Tunisian LGBTQ organisation Shams reported that Tunisia just became the first Muslim-majority nation to recognise same-sex marriage. According to Shams’ Facebook post, Tunisian authorities recognised the marriage of a Tunisian man and a French citizen, and noted so in the Tunisian man’s birth certificate.
This move by the Tunisian authorities isn’t reflective of the country’s general attitude towards the queer community. Homosexuality remains illegal in Tunisia and is punishable by up to three years in prison. Arrests of men suspected of being gay reportedly continue, as do anal tests to 'prove' homosexuality.

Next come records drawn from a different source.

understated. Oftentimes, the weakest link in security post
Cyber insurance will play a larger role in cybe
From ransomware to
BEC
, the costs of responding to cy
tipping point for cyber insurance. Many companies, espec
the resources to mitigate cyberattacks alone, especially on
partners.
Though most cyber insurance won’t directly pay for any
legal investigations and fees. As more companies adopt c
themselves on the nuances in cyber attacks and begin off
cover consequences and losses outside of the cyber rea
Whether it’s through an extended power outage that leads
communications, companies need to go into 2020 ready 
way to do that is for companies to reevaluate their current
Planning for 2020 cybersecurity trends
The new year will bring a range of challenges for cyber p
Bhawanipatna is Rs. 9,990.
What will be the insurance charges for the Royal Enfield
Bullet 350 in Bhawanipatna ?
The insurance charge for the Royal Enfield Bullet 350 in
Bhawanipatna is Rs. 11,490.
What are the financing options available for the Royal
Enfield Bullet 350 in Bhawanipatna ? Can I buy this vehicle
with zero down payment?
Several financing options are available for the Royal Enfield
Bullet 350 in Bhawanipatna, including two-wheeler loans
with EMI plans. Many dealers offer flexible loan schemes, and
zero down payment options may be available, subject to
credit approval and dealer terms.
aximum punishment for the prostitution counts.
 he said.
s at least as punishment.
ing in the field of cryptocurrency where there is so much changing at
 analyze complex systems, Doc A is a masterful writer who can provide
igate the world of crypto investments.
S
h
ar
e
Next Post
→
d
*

No. Tunisia still doesn’t perform same-sex marriages, as homosexuality remains unlawful there and the general public isn’t supportive of the community on the whole. Shams chose to not to expose the identities of the men whose marriage was recognised.
While the road to true equality for queer Tunisians remains long, the government’s recent move indicates a glimmer of hope. Shams regarded the step as a significant achievement for the LGBTQ community in Tunisia, emphasising the fact that it is the first gay marriage to be recognised in the Arab world.
In other Muslim-majority countries, lesbian, gay, bisexual and transgender citizens generally have limited or highly restrictive rights and are open to hostility in others. Homosexuality is illegal in countries such as Saudi Arabia, Iran, Egypt, Libya and can also be punishable by death in specific countries.